Stored data entries

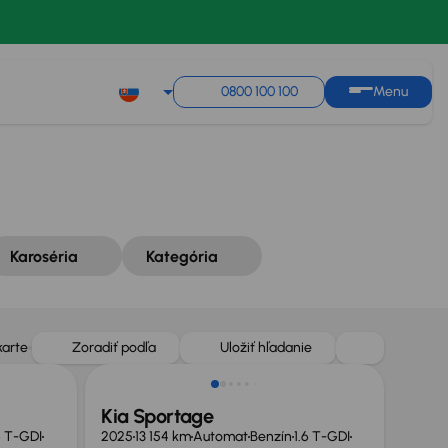
Zoradiť podľa
Uložiť hľadanie
0800 100 100
Menu
Karoséria
Kategória
Ušetríte 6 999 €
karte
Zoradiť podľa
Uložiť hľadanie
Kia Sportage
6 T-GDI
2025
13 154 km
Automat
Benzín
1.6 T-GDI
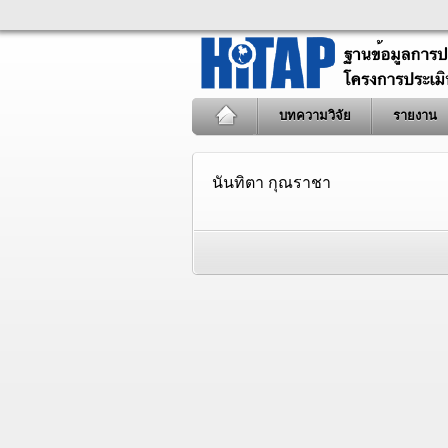
บทความวิจัย
รายงาน
นันทิตา กุณราชา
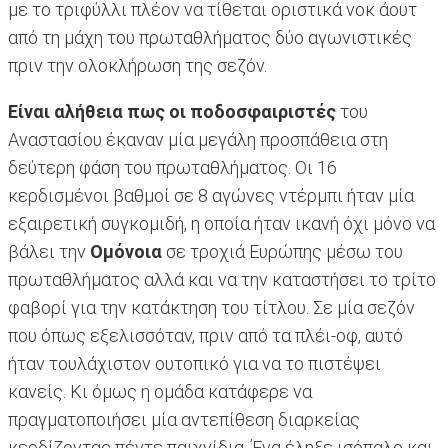
με το τριφύλλι πλέον να τίθεται οριστικά νοκ άουτ
από τη μάχη του πρωταθλήματος δύο αγωνιστικές
πριν την ολοκλήρωση της σεζόν.
Είναι αλήθεια πως οι ποδοσφαιριστές
του
Αναστασίου έκαναν μία μεγάλη προσπάθεια στη
δεύτερη φάση του πρωταθλήματος. Οι 16
κερδισμένοι βαθμοί σε 8 αγώνες ντέρμπι ήταν μία
εξαιρετική συγκομιδή, η οποία ήταν ικανή όχι μόνο να
βάλει την
Ομόνοια
σε τροχιά Ευρώπης μέσω του
πρωταθλήματος αλλά και να την καταστήσει το τρίτο
φαβορί για την κατάκτηση του τίτλου. Σε μία σεζόν
που όπως εξελισσόταν, πριν από τα πλέι-οφ, αυτό
ήταν τουλάχιστον ουτοπικό για να το πιστέψει
κανείς. Κι όμως η ομάδα κατάφερε να
πραγματοποιήσει μία αντεπίθεση διαρκείας
κερδίζοντας πέντε παιχνίδια. Ένα έληξε ισόπαλο και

**Problem**.
Provide the number of lines above in which the word "σεζόν" appears, with no further words.

**Answer**.
2